Writer/director Joe Begos has fashioned Almost Human, his debut feature, as a love letter to 80s horror/sci-fi schlock. The film opens with Seth (Graham Skipper) arriving at his friend Mark’s (Josh Ethier) house in a frenzy. Seth tells Mark and his girlfriend Jen (Vanessa Leigh) that aliens are after him, but before they can react blue lights and blaring sirens incapacitate all of them. Mark gets sucked into space, while Seth and Jen are left to figure out what happened.
Flash forward two years, and Seth is still having a hard time recovering from what happened. Jen, on the other hand, is engaged to a new man and wants to forget about what happened to Mark. Meanwhile, two hunters a hundred miles away discover Mark lying naked in a forest. It turns out Mark is actually some sort of body snatched version of him, whose express purpose seems to be murdering and reproducing. After brutally disposing of the two hunters, Mark proceeds to slaughter every single person he comes into contact with as he makes his way to see Jen.

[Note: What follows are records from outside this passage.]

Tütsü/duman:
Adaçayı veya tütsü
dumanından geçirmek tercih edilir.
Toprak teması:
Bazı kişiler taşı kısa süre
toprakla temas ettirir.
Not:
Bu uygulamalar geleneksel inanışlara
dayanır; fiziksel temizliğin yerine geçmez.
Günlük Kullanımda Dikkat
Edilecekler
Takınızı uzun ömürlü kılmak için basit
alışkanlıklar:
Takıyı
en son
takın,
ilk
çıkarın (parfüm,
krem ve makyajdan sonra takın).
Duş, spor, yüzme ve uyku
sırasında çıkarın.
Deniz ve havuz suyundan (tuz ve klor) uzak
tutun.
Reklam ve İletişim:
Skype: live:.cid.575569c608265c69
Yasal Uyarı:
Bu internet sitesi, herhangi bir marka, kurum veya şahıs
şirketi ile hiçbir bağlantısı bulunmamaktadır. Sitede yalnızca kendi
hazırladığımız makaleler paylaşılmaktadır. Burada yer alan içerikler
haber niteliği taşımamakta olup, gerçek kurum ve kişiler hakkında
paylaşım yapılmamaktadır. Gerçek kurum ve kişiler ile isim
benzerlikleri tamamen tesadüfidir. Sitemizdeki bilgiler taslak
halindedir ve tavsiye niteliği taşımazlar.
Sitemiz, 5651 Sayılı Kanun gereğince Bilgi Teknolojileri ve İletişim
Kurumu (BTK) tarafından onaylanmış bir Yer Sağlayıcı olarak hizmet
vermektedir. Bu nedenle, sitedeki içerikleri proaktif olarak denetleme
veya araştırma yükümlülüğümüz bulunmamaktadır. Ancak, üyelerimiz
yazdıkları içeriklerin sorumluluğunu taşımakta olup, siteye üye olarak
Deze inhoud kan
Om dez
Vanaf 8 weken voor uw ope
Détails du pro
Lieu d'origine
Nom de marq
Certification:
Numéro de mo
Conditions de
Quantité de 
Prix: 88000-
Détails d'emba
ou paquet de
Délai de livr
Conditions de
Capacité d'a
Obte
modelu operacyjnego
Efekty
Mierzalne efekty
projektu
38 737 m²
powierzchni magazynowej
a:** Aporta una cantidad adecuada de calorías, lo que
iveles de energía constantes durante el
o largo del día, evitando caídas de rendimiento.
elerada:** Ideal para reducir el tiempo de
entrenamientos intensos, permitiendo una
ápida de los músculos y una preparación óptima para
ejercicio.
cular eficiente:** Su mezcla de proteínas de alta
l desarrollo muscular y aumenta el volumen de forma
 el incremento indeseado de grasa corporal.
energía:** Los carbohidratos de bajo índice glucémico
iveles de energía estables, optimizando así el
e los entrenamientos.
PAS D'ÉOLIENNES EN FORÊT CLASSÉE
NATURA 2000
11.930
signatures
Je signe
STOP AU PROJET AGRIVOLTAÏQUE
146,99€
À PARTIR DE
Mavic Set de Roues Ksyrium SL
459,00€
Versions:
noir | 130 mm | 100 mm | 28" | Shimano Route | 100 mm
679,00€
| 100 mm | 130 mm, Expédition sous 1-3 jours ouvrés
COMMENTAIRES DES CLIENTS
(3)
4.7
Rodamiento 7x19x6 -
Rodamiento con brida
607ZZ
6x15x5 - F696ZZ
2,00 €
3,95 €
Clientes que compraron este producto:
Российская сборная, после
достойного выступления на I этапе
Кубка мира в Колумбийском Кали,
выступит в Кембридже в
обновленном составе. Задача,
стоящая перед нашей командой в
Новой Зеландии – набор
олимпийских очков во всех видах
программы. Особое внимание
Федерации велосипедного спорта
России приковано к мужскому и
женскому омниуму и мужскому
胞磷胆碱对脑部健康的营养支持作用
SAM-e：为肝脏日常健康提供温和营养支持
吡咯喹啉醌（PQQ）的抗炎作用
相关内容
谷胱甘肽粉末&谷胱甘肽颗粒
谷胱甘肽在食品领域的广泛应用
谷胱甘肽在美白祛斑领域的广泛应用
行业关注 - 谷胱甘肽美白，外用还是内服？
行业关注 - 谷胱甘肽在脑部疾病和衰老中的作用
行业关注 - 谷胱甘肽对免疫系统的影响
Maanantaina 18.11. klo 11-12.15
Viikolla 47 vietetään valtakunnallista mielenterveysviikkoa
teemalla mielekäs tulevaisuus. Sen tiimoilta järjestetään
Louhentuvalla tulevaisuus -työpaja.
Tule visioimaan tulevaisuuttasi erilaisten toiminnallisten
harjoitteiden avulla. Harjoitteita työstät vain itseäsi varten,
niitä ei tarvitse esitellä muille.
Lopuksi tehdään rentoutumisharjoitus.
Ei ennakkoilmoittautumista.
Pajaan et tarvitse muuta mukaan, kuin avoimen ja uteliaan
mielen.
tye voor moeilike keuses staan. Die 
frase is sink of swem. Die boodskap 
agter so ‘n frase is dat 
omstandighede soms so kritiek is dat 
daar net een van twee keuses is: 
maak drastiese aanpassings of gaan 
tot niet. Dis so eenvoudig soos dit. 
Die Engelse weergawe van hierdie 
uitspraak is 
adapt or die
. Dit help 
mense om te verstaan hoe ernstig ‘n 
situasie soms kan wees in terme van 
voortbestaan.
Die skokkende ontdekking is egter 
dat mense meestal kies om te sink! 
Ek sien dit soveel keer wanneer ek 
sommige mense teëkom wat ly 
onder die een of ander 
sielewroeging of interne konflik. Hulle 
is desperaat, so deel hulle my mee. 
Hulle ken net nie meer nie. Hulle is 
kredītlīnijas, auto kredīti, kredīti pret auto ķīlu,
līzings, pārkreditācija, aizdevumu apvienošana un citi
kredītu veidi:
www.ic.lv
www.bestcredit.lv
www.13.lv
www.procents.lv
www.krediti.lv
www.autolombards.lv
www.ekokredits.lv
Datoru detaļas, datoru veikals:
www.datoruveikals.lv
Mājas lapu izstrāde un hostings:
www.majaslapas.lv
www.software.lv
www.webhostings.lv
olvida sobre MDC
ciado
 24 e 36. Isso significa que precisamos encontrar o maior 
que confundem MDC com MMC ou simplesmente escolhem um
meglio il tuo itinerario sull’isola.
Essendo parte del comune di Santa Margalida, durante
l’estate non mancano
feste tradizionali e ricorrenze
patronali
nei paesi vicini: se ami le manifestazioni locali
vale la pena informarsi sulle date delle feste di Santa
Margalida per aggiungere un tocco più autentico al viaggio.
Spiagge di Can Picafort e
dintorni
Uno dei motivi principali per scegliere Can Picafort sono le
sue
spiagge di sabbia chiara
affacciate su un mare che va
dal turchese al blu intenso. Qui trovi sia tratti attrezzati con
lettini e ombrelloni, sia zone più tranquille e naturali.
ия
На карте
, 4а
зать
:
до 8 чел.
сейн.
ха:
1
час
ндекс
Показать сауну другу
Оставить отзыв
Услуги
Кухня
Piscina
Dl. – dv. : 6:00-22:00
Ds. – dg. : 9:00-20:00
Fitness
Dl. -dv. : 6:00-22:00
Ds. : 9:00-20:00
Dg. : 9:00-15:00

Begos’ film is clearly a labour of love, but good intentions can only get people so far. Almost Human is supposed to be a genuine attempt at making an 80s-esque B-movie, but it’s too shoddily put together to work this way. Think Slither, but without any of the fun or craftsmanship. Running at a scant 76 minutes (technically just over 60 as the credits are about 8 minutes long), Almost Human barely leaves an impression before it’s over.
Problems lie mainly with the writing and acting. None of the characters feel distinct, and are largely forgotten once they aren’t on screen. Mark, looking like an insane lumberjack, is the only memorable character because of his Terminator-like killing spree. Begos’ visual style is bland, relying on grain filters to emulate the 80s time period the film takes place in, and the first two acts have a wash-rinse-repeat quality to them as a result (Mark kills people, Seth and Jen feel like something is wrong, repeat).
By the time Almost Human kicks into its Cronenberg-esque climax, the film has generated more yawns than thrills. There’s nothing wrong with doing a straight-up piece of genre filmmaking as long as one can pull off familiar genre elements well enough to make them exciting again (You’re Next and The Conjuring successfully did this last year). Almost Human can’t overcome its amateur qualities to become the fun genre pastiche it so desperately wants to be.